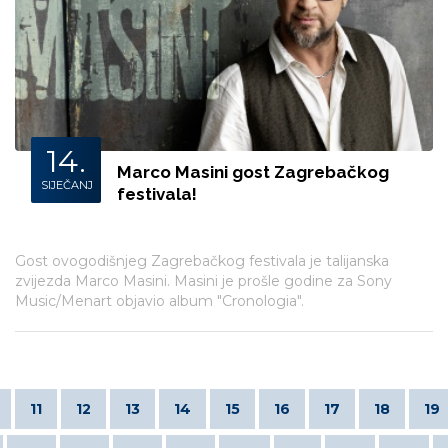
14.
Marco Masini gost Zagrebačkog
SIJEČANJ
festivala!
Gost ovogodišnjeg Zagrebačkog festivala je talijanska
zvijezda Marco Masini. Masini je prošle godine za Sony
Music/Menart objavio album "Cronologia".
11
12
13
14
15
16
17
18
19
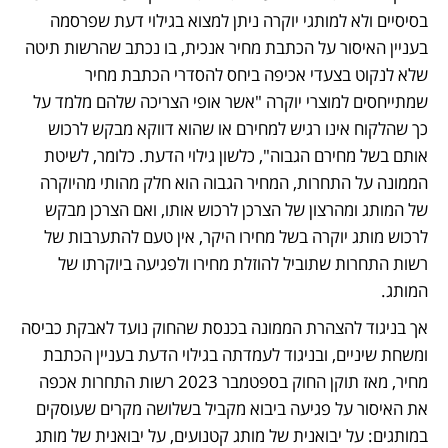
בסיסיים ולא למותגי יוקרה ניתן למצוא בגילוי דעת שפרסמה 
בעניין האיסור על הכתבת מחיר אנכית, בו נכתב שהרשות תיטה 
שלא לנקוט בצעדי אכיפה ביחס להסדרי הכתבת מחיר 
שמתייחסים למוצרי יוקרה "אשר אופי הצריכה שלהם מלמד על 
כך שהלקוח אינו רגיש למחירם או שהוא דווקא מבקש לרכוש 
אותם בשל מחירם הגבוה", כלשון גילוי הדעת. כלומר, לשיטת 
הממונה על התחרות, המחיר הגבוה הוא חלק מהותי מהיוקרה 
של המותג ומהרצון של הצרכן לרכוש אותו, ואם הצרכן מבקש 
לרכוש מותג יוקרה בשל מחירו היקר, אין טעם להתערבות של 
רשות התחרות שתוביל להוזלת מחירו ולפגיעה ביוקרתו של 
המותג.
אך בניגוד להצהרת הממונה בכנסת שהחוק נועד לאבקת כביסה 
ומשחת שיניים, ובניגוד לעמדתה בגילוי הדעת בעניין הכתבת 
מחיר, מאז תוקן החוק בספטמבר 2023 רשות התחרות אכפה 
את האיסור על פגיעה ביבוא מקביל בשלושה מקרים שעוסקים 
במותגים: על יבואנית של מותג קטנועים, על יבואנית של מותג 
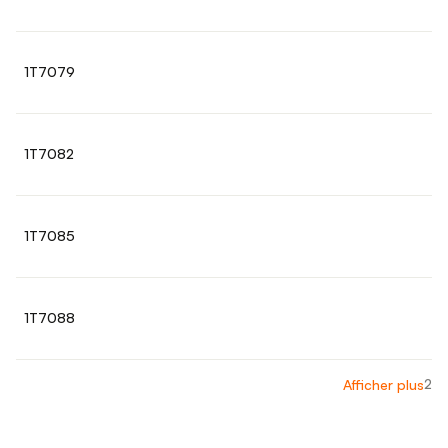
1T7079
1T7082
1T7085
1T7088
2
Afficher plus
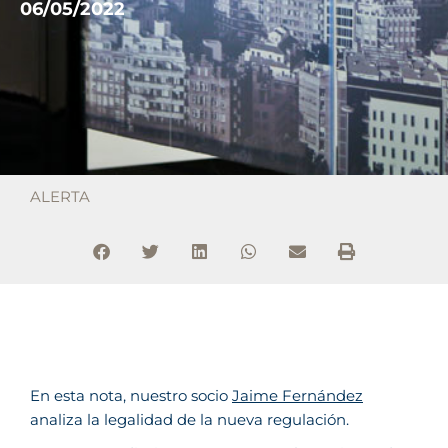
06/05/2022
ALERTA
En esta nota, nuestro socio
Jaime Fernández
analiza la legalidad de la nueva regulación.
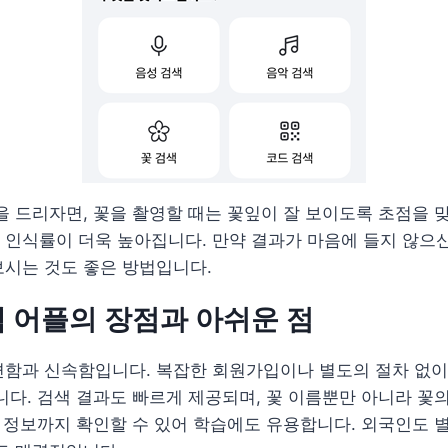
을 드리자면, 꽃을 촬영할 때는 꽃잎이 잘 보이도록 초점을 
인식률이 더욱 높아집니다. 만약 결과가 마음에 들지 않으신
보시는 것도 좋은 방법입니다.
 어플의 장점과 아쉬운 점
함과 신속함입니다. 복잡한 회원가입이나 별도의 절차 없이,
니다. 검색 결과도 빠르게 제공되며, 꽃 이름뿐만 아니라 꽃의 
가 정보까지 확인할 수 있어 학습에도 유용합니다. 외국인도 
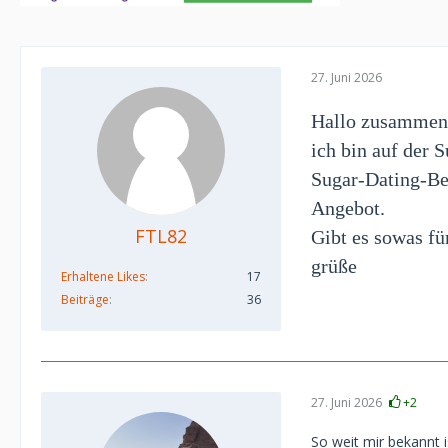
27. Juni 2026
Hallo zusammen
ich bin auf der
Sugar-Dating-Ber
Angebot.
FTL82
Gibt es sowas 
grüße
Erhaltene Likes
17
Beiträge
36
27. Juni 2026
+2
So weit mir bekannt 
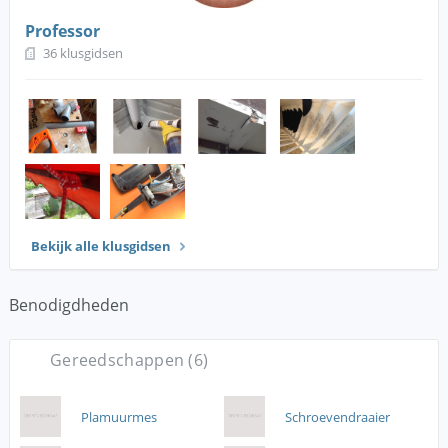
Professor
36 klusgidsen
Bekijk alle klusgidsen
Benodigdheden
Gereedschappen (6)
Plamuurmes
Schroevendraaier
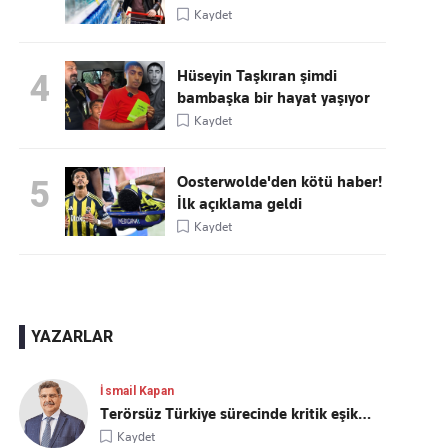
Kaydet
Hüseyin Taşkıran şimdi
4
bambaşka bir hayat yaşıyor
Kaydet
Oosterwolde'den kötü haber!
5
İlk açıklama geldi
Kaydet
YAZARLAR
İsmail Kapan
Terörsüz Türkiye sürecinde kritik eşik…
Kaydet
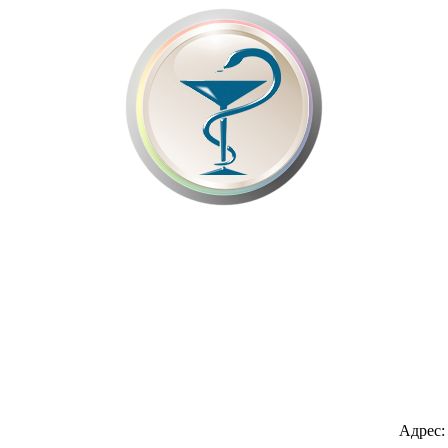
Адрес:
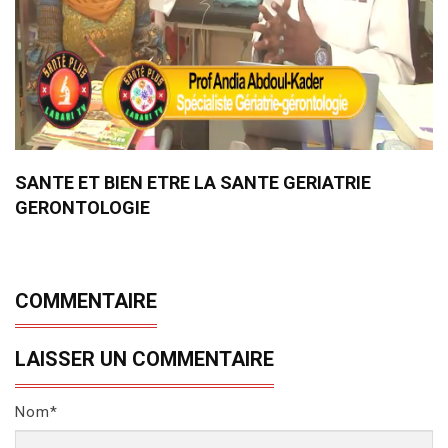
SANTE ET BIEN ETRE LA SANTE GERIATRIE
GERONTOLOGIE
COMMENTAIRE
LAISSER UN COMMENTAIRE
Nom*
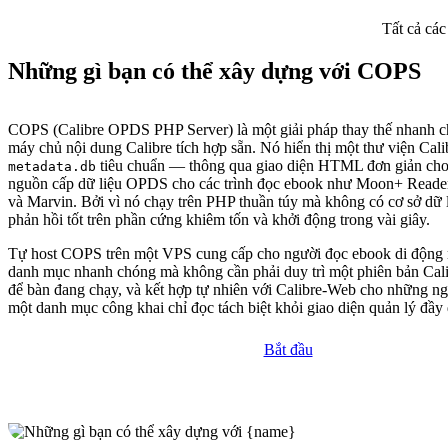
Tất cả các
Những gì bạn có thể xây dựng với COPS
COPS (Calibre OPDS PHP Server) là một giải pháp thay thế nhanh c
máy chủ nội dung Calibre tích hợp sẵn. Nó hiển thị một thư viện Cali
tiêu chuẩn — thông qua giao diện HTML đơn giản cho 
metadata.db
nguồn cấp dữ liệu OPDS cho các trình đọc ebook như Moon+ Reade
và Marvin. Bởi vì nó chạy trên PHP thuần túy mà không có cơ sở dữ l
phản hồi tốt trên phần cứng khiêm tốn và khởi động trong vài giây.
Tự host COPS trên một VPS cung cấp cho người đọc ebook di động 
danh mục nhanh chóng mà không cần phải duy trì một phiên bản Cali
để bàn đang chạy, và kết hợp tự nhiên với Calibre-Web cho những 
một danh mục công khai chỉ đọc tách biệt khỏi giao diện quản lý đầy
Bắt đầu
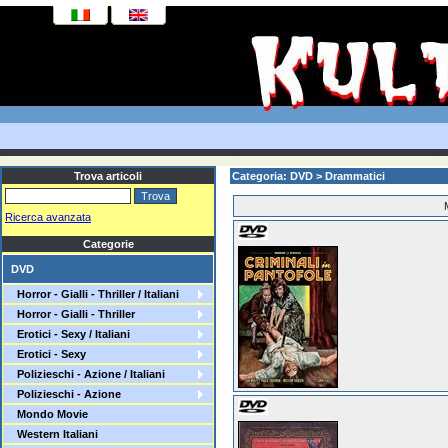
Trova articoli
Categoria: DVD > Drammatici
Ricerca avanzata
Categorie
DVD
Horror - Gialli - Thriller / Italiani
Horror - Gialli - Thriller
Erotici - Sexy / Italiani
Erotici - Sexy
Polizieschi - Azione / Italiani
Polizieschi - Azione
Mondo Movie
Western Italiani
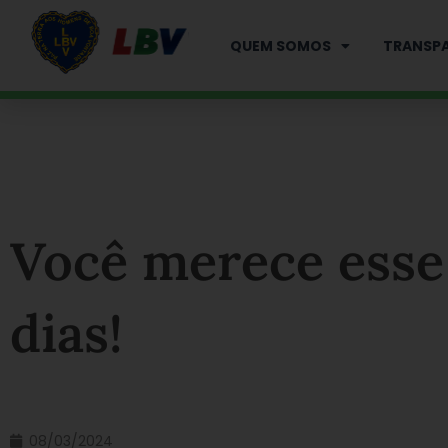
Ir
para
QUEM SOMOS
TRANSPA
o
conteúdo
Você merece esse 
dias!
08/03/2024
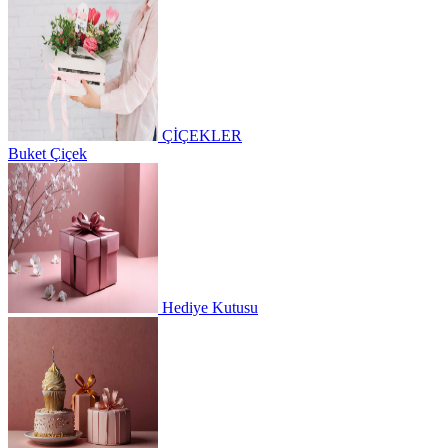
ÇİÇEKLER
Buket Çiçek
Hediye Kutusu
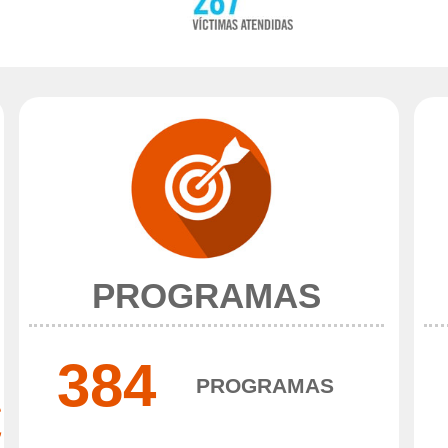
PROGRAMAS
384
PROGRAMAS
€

============

| Task statement |
In the listing above, start at the line with "nguồn cấp dữ", go on through the line with "danh mục nhanh", and copy each of those lines exactly; leave out all the rest.

| Your response |
nguồn cấp dữ liệu OPDS cho các trình đọc ebook như Moon+ Reade
và Marvin. Bởi vì nó chạy trên PHP thuần túy mà không có cơ sở dữ l
phản hồi tốt trên phần cứng khiêm tốn và khởi động trong vài giây.
Tự host COPS trên một VPS cung cấp cho người đọc ebook di động 
danh mục nhanh chóng mà không cần phải duy trì một phiên bản Cali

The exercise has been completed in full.